▸ **ABOUT THIS EXERCISE**: Give the data again exactly as it appears, excluding any pictures.

▸ **MATERIAL SUPPLIED**:

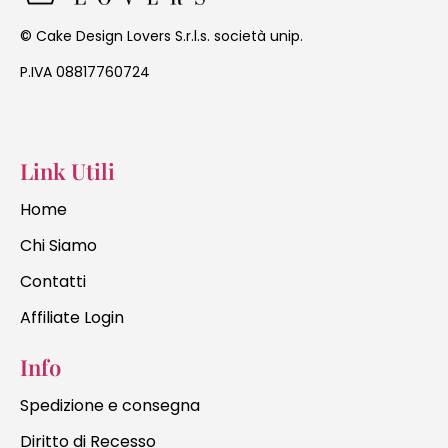
Cake Design Lovers S.r.l.s. società unip.
©
P.IVA 08817760724
Link Utili
Home
Chi Siamo
Contatti
Affiliate Login
Info
Spedizione e consegna
Diritto di Recesso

▸ **RESULT**:
Cake Design Lovers S.r.l.s. società unip.
©
P.IVA 08817760724
Link Utili
Home
Chi Siamo
Contatti
Affiliate Login
Info
Spedizione e consegna
Diritto di Recesso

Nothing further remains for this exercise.